§ Exercise requirements:
In duplicating the lines below, keep every word unchanged and drop the pictures.

§ Entries provided:
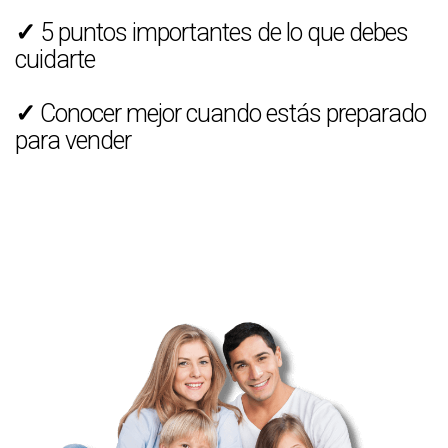
✓
5 puntos importantes de lo que debes
cuidarte
✓
Conocer mejor cuando estás preparado
para vender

§ Solution for this exercise:
✓
5 puntos importantes de lo que debes
cuidarte
✓
Conocer mejor cuando estás preparado
para vender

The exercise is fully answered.